Under Mr. Hussein, political cartoons appeared, but they amounted to little more than state propaganda.
Mr. Hussein and his aides were, of course, immune from being satirized.
Now, no one is spared. Freedom of speech may be one of the few clear successes of the American-led invasion, but it has a price: the cartoonists refuse to buy into any narrative of a golden dawn for Iraq. A deep cynicism — about politicians in general, and policies that have turned Iraq into a sectarian bloodbath — emerges in virtually every cartoon.
Even top Bush administration officials have taken notice. On a visit to Baghdad this month, Secretary of State Condoleezza Rice pointed to recent Iraqi cartoons as a sign of the ordinary people's restlessness over endless negotiations to form a new government.
In the four drawings here, all published in the past week, the black humor is evident.
1. Al Sabah, financed by the Shiite-led government, ran a caricature of Hosni Mubarak, the Egyptian president, after he said that Iraqi Shiites were more loyal to Iran than to Iraq. Shiite leaders here accused Mr. Mubarak of fueling tensions between Sunni Arabs and Shiites. In the cartoon, Mr. Mubarak's tie bears a Star of David, linking him to Israel, a common target of Arab anger.

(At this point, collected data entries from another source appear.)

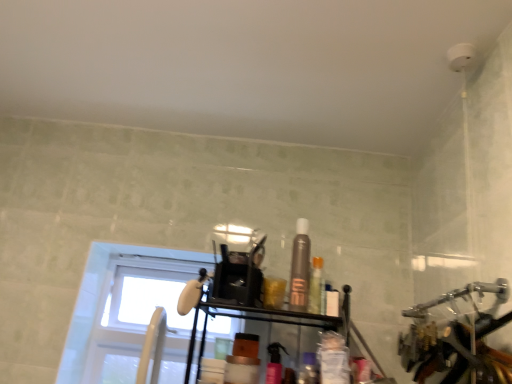 Question: Is satin brown spray can at center, the third toiletry positioned from the right, to the left of pink glossy spray can at center, the fourth toiletry when ordered from right to left, from the viewer's perspective?

Choices:
 (A) yes
 (B) no

Answer: (B)

Question: Is satin brown spray can at center, the third toiletry positioned from the right, closer to camera compared to pink glossy spray can at center, which ranks as the first toiletry in left-to-right order?

Choices:
 (A) no
 (B) yes

Answer: (A)

Question: Does satin brown spray can at center, the third toiletry positioned from the right, have a larger size compared to pink glossy spray can at center, the fourth toiletry when ordered from right to left?

Choices:
 (A) no
 (B) yes

Answer: (B)

Question: Can you confirm if satin brown spray can at center, the 2th toiletry in the left-to-right sequence, is shorter than pink glossy spray can at center, which ranks as the first toiletry in left-to-right order?

Choices:
 (A) yes
 (B) no

Answer: (B)

Question: Considering the relative sizes of satin brown spray can at center, the 2th toiletry in the left-to-right sequence, and pink glossy spray can at center, which ranks as the first toiletry in left-to-right order, in the image provided, is satin brown spray can at center, the 2th toiletry in the left-to-right sequence, thinner than pink glossy spray can at center, which ranks as the first toiletry in left-to-right order,?

Choices:
 (A) yes
 (B) no

Answer: (A)

Question: Considering the positions of point (303, 369) and point (83, 347), is point (303, 369) closer or farther from the camera than point (83, 347)?

Choices:
 (A) closer
 (B) farther

Answer: (A)

Question: In the image, is translucent plastic container at center, the 2th toiletry viewed from the right, positioned in front of or behind white glass window at upper left?

Choices:
 (A) behind
 (B) front

Answer: (B)

Question: From the image's perspective, is translucent plastic container at center, which is the 3th toiletry in left-to-right order, positioned above or below white glass window at upper left?

Choices:
 (A) above
 (B) below

Answer: (A)

Question: Would you say translucent plastic container at center, the 2th toiletry viewed from the right, is to the left or to the right of white glass window at upper left in the picture?

Choices:
 (A) left
 (B) right

Answer: (B)

Question: From the image's perspective, is pink glossy spray can at center, which ranks as the first toiletry in left-to-right order, positioned above or below translucent plastic bottle at center, which appears as the first toiletry when viewed from the right?

Choices:
 (A) above
 (B) below

Answer: (B)

Question: Considering the positions of point (267, 367) and point (310, 278), is point (267, 367) closer or farther from the camera than point (310, 278)?

Choices:
 (A) farther
 (B) closer

Answer: (B)

Question: In terms of size, does pink glossy spray can at center, which ranks as the first toiletry in left-to-right order, appear bigger or smaller than translucent plastic bottle at center, the 4th toiletry viewed from the left?

Choices:
 (A) big
 (B) small

Answer: (B)

Question: Looking at their shapes, would you say pink glossy spray can at center, the fourth toiletry when ordered from right to left, is wider or thinner than translucent plastic bottle at center, the 4th toiletry viewed from the left?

2. A cartoon from Al Bayyna al Jadidah , a conservative Shiite newspaper, questions the idea of celebrating the third anniversary of the toppling of a Saddam Hussein statue in central Baghdad, an event intended at the time to signify a quick and decisive victory by the American forces. Empty boots symbolize the continuing toll of the war — nearly 2,400 American troops and more than 34,000 Iraqi civilians, soldiers and policemen.
3. The past week saw little movement in the political process, and Al Sabah al Jadid showed two men criticizing politicians' empty boasts of progress. The cartoonist, Khudair al-Hamiri, drew during Saddam Hussein's time.
4. One of Iraq's most famous cartoonists, Muayad Naama, had an even darker take on the war before he died last November of a heart attack. His jagged sketches often confronted readers with the violence ingrained in daily life here. Last week, Al Mada printed posthumously a cartoon showing a lovestruck man trying to impress a paramour by decapitating himself, and the woman chastising him for his banal gesture — a statement on how common beheadings have become.